WHAT TO WORK ON
The entries that follow include a run beginning at the line with "En résumé, Longwangda" and ending at the line with "900 à 1200 pièces/heure"; restate that run word for word and leave the rest out.

BEGIN MATERIAL FOR THIS EXERCISE

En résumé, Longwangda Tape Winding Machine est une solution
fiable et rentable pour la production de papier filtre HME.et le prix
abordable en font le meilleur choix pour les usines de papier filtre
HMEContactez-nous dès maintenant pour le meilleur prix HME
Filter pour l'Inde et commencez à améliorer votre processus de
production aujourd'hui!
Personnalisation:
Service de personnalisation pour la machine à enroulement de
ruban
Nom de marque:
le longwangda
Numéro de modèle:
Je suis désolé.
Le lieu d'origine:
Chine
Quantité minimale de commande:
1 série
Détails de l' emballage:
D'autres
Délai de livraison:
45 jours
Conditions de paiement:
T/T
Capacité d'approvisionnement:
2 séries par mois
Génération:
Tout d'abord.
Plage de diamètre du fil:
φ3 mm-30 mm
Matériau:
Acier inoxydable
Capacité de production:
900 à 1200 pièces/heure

END MATERIAL FOR THIS EXERCISE
BEGIN MATERIAL FOR THIS EXERCISE

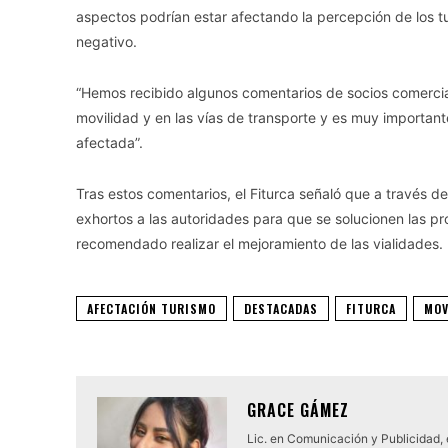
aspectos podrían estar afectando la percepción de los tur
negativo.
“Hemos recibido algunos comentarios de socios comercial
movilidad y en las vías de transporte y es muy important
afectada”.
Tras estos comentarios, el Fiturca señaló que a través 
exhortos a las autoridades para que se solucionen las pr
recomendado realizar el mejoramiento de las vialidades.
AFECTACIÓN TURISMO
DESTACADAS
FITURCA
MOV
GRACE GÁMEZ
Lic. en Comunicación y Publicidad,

END MATERIAL FOR THIS EXERCISE

YOUR SOLUTION
En résumé, Longwangda Tape Winding Machine est une solution
fiable et rentable pour la production de papier filtre HME.et le prix
abordable en font le meilleur choix pour les usines de papier filtre
HMEContactez-nous dès maintenant pour le meilleur prix HME
Filter pour l'Inde et commencez à améliorer votre processus de
production aujourd'hui!
Personnalisation:
Service de personnalisation pour la machine à enroulement de
ruban
Nom de marque:
le longwangda
Numéro de modèle:
Je suis désolé.
Le lieu d'origine:
Chine
Quantité minimale de commande:
1 série
Détails de l' emballage:
D'autres
Délai de livraison:
45 jours
Conditions de paiement:
T/T
Capacité d'approvisionnement:
2 séries par mois
Génération:
Tout d'abord.
Plage de diamètre du fil:
φ3 mm-30 mm
Matériau:
Acier inoxydable
Capacité de production:
900 à 1200 pièces/heure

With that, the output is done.